Dear friends,
HD in “Fragment 40” illustrates the importance of freedom, authenticity and willingness of desire, the impossibility of forcing or possessing love, and the role of perception and acceptance in our experience of love and longing.
The opening invocation to – and quotation from – Sappho prepares us, setting our emotions in question. “Love bitter-sweet.” What does this mean? Is it an observation? A longing? A command? Cynicism?
HD then takes us on a journey which parallels the experience of love from innocence through maturity. Early love is heady, greedy, insecure. It wants to captivate and be captivating, urgently. Yet love eludes these efforts, desperate for the air of freedom essential to its survival: fire is snuffed when deprived of oxygen.
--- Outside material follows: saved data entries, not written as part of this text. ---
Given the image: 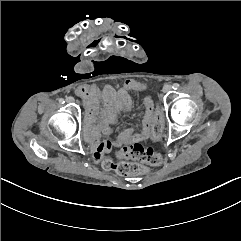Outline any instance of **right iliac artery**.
Masks as SVG:
<instances>
[{"label":"right iliac artery","instance_id":"obj_1","mask_svg":"<svg viewBox=\"0 0 241 241\" xmlns=\"http://www.w3.org/2000/svg\"><path fill=\"white\" fill-rule=\"evenodd\" d=\"M59 102H60L61 104H63L65 101H64V99L61 98V99L59 100Z\"/></svg>","mask_w":241,"mask_h":241}]
</instances>
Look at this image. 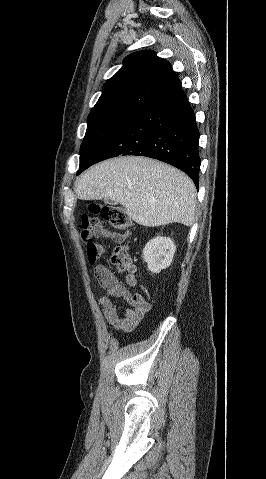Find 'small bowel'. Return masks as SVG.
I'll list each match as a JSON object with an SVG mask.
<instances>
[{"instance_id": "c3829d8e", "label": "small bowel", "mask_w": 266, "mask_h": 479, "mask_svg": "<svg viewBox=\"0 0 266 479\" xmlns=\"http://www.w3.org/2000/svg\"><path fill=\"white\" fill-rule=\"evenodd\" d=\"M99 240H112L121 242L124 237L116 232L103 230L95 234ZM95 274L98 283L105 291V294L99 298V304L102 308L106 321L118 331L132 330L139 321L150 310V304L145 300L141 292L132 293L128 287L137 285L135 270L126 277L128 287L123 286L115 275L104 265L99 264L95 267ZM116 298H122L127 301L131 307L125 309L121 314L115 302Z\"/></svg>"}]
</instances>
Love responds by “mocking us,” “outdistancing us,” and again, “he mocks.” These little insults add up like a thousand small cuts, frustrating while further urging our ineffectual striving. The “honey and salt” tend so differently to our wounds: one antiseptic; the other stinging.
How interesting that love is a “he.” Is this an allusion to Eros, who is shortly named? A love of H.D.’s? Is love necessarily masculine, or male?
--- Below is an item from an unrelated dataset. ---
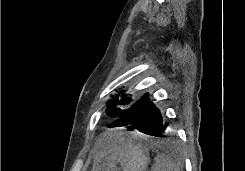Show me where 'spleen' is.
<instances>
[{"mask_svg": "<svg viewBox=\"0 0 245 171\" xmlns=\"http://www.w3.org/2000/svg\"><path fill=\"white\" fill-rule=\"evenodd\" d=\"M151 171H180L174 161L164 153L158 154Z\"/></svg>", "mask_w": 245, "mask_h": 171, "instance_id": "obj_1", "label": "spleen"}]
</instances>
Regardless, the harder love is forced, the further it pulls away. But when imprisoned, it withers like a wild bird caged. Ephemeral and impossible to possess, love loses its allure when trapped. Its form is mutable, slipping away both from a grasp or in it.
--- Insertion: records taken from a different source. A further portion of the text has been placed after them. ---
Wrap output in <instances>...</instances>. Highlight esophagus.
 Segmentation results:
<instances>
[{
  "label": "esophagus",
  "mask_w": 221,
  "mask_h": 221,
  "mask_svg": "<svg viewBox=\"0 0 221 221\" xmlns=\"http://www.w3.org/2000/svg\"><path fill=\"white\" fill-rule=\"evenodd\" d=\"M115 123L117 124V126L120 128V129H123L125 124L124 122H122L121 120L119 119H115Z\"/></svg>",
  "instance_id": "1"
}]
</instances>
That love leaves keeps alive the longing, the effort. Love cannot bear complacency just as it rejects confinement. It is active, adventurous, demanding our growth.
But “which is more sweet,” the sweet or the bitter? A pinch of salt in the baking heightens the sense of sweetness, without any objective change. Bitterness improves the perception of sweetness.
The passage of a soul through “darkness” is a common trope for growth, and mature love offers no escape from such anguish: the anguish of a cracked, false fragility, the breaking of a shell that reveals a luminous and resilient pearl.
Anguish cracks open new depths within us, and it is the only way to reveal the gem, the strong inner core. Like a kind of inverse Pandora’s box, bitterness is accompanied by assurance, confidence, peace, and acceptance that love, “stands…over us,” ever present, all-embracing, an invisible but constant protective force. There is no need to imprison, for love is always above us and all around.